Senate Bill 54, the state sanctuary bill passed by the California State Senate earlier this month, is now being considered by the Assembly. The Sanctuary State bill would prohibit local law enforcement from enforcing immigration laws, or using resources to investigate or arrest people for immigration policies.

Chula Vista City Councilmembers will also vote on Casillas Salas’ proposal to join the “welcoming network.”

“Many of our residents feel a sense of anxiety by the ugly, divisive rhetoric coming from this new presidential administration,” Casillas Salas said. “That’s why I ask Chula Vista to join the Welcoming America Network, to demonstrate that we value our immigrant and refugee neighbors to help them become a vital part of our economic and civil society.”

Southwestern College has been out front of the immigrant issue and its governing board approved a strong resolution of support for undocumented students and assurances that

Immigration officials will not operate on campus without a warrant.

Trustee Roberto Alcantar urged the city council to follow in the college’s footsteps.

“We, as a college, decided to take action to protect our students,” he said. “We passed resolutions saying we will protect our students, we will not allow coordination with federal agencies without a warrant.
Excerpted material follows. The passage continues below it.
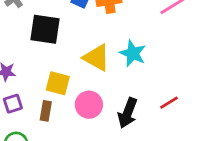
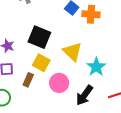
black square: (45, 29) -> (39, 37), moved
cyan star: (133, 53) -> (96, 67), moved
I’ve heard people say that they don’t know anybody that is scared. If you don’t know anybody that is scared around you, then you need to check your privilege because it is the reality for millions of Americans right now that are terrified about what is happening in this country.”

SWC board unanimously passed a resolution to support a lawsuit against the Trump Administration by the city of San Francisco over a presidential executive order targeting sanctuary cities. Chula Vista’s council also discussed supporting the lawsuit.

Trump’s Jan. 25 executive order threatened to pull federal funds from local jurisdictions that do not aid in enforcing federal immigration laws.

Governing Board President Tim Nader, a California State Attorney, said it was legally problematic that the order does not clearly define a sanctuary jurisdiction.

“That order authorizes certain cabinet officials to take punitive action with certain jurisdictions that they subjectively consider to be sanctuary jurisdictions, whether the jurisdiction has so declared itself or not,” he said. “That could potentially include a jurisdiction that decides it has better uses for its police force than to act as surrogate ICE agents, like actually protecting people from crime.”

Nader also criticized the order’s vague language.

“I look at an executive order like that and I can’t really tell what his position is,” he said. “‘Sanctuary city’ or ‘sanctuary jurisdiction’ is not clearly defined, and that’s one of the very dangerous things about this type of executive order. When you don’t define things carefully in the law and you impose punitive measures, that is a tool of a totalitarian because it gives them an ability without fair notice, without due process, without regard to the civil rights of the citizens, to do whatever they choose, and that’s what we’re challenging here.”

As a result of the board’s vote, Nader will write a letter to the court on behalf of the board. Councilmember Padilla said he spoke with Nader regarding the amicus brief.

“We don’t get to decide if we are a sanctuary jurisdiction,” he said. “The secretary of Homeland Security gets to decide, based on our policies. Our policies for many years now severely restrict, only to the extent absolutely required, that we cooperate with immigration enforcement.”

National City and Imperial Beach have struggled over sanctuary city and welcoming city resolutions.

In February, the National City city council voted against a welcoming city resolution in a controversial 3-2 vote at a meeting where more than 40 members of the public spoke in favor of the resolution. Mayor Ron Morrison presented a substitute resolution that altered the language to remove the word “welcoming,” among other changes, to the dismay of supporters of the original resolution.

The substitute resolution passed 3-2.

Late last year, Imperial Beach Mayor Dr. Serge Dedina declared the city a welcoming city. He retracted the proclamation after community members spoke against the unilateral move at a city council meeting. Dedina said he should have put the matter to a vote of the council first.

“I am retracting the Welcoming City proclamation due to its policy directive that should have been subject to City Council, City staff and public review through a City Council resolution,” Dedina said in a statement.

Imperial Beach is scheduled to vote on the new “Welcoming City” resolution April 25.